L’immatriculation au RCS, condition d’application du statut
Le statut des baux commerciaux protège le locataire commercial et lui garantit, en principe, un droit au renouvellement ou, à défaut, une indemnité d’éviction. Mais l’application de ce statut suppose, aux termes de l’article L. 145-1 du code de commerce, que le locataire exploite un fonds commercial dans les lieux loués et qu’il soit immatriculé au registre du commerce et des sociétés (RCS) — ou au registre national des entreprises pour les artisans.
Cette condition d’immatriculation est appréciée avec rigueur. Elle doit correspondre à l’activité exercée dans les locaux objets du bail. C’est sur ce terrain que les bailleurs tentent parfois de contester le droit au statut du locataire, par la délivrance d’un congé avec dénégation du droit au renouvellement.
⚠️ Attention
Un congé avec dénégation du droit au statut des baux commerciaux ouvre au locataire, si la dénégation est injustifiée, un droit à percevoir une indemnité d’éviction. La connaissance précise des conditions d’application du statut est donc déterminante avant tout congé.
La question des locaux multiples et de l’unité d’exploitation
Une difficulté pratique surgit lorsqu’un commerçant occupe, dans le même immeuble ou dans des immeubles contigus, plusieurs locaux avec des baux distincts — l’un pour lequel il est immatriculé, l’autre pour lequel il ne l’est pas. La jurisprudence a progressivement dégagé une exception : le local qui forme un ensemble avec le local principal d’exploitation immatriculé au RCS ne nécessite pas d’immatriculation distincte pour bénéficier du statut des baux commerciaux. C’est cette règle que la Cour de cassation confirme et affine dans l’arrêt ci-après commenté.
L’exception dans l’hypothèse d’une unité d’exploitation unique et indivisible
Les faits
Paris Habitat OPH, bailleur institutionnel, avait consenti deux baux commerciaux en renouvellement à un même locataire dans deux locaux contigus d’un même immeuble, à la même adresse :
- un premier local (lot n° 156359), donné à bail en 2010 pour une activité de parfumerie ;
- un second local (lot n° 156357), donné à bail en 2011 pour une activité de textiles, lingerie et tous accessoires de mode.
En novembre 2019, le bailleur a signifié au locataire un congé avec dénégation du statut pour le second local, en invoquant l’absence d’immatriculation au RCS au titre de l’activité de textile et lingerie.

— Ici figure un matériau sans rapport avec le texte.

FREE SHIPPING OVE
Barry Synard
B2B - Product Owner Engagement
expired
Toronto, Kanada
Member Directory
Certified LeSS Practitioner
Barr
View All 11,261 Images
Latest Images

Il a ensuite assigné le locataire en validation du congé, expulsion et paiement d’un arriéré de loyers.
La cour d’appel de Paris (pôle 5, chambre 3, 4 avril 2024) avait jugé que le congé ouvrait droit à une indemnité d’éviction au profit du locataire — reconnaissant ainsi que ce dernier bénéficiait bien du statut des baux commerciaux pour le lot n° 156357, malgré l’absence d’immatriculation distincte pour l’activité de textile.

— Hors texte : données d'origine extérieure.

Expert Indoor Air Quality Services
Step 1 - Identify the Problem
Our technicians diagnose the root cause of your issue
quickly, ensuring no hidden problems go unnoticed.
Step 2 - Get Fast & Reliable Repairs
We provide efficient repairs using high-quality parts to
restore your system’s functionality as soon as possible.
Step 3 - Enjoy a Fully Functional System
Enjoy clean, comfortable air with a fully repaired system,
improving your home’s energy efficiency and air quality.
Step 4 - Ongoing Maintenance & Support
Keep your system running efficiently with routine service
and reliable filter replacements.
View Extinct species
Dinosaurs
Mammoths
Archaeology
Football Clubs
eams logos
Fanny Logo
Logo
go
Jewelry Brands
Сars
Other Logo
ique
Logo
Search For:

La solution de la Cour de cassation
« Ayant retenu, à bon droit, que le local qui forme un ensemble avec le local principal d’exploitation immatriculé au registre du commerce et des sociétés ne nécessite pas une immatriculation distincte pour bénéficier du statut des baux commerciaux, la cour d’appel […] a pu en déduire […] que les deux locaux formaient une unité d’exploitation unique et indivisible et que le locataire bénéficiait ainsi du statut des baux commerciaux pour le bail portant sur le lot n° 156357. »

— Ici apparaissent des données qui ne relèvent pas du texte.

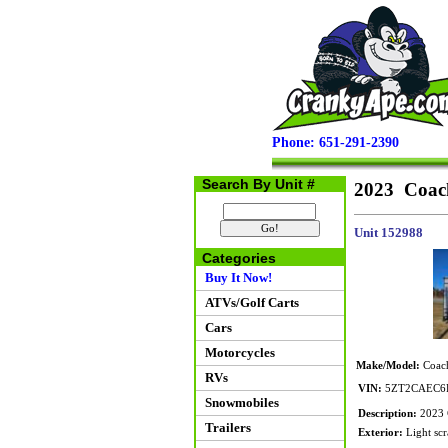
Phone: 651-291-2390
Search By Unit #
2023 Coac
Unit 152988
Categories
Buy It Now!
ATVs/Golf Carts
Cars
Motorcycles
Make/Model:
Coach
RVs
VIN:
5ZT2CAEC6
Snowmobiles
Description:
2023 C
Trailers
Exterior:
Light scr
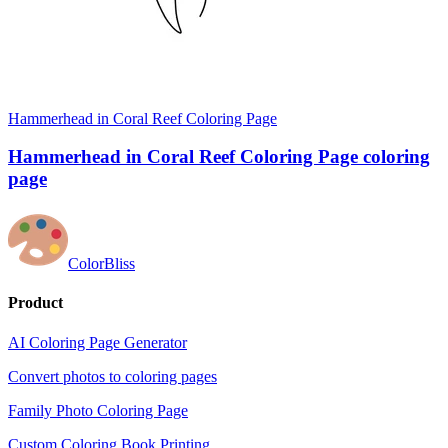
Hammerhead in Coral Reef Coloring Page
Hammerhead in Coral Reef Coloring Page coloring
page
ColorBliss
Product
AI Coloring Page Generator
Convert photos to coloring pages
Family Photo Coloring Page
Custom Coloring Book Printing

En premier lieu, la Cour relève que le périmètre de l’immatriculation du locataire — enregistrée pour « parfumerie et articles de Paris et tous produits non réglementés en sédentaire et ambulant » — incluait l’activité de textiles et lingerie exercée dans le second local.
En second lieu, la Cour relève que les critères matériels de l’unité d’exploitation étaient réunis :
- aucune barrière physique ne séparait les deux lots ;
- la clientèle circulait librement d’un lot à l’autre ;
- le droit d’étalage s’étendait devant les deux locaux sous un store-banne unique ;
- les conditions matérielles d’exploitation étaient identiques (présentoirs, rayonnages, produits avec prix affichés accessibles à la clientèle) ;
- aucune comptabilité analytique distincte n’était tenue pour chacun des lots.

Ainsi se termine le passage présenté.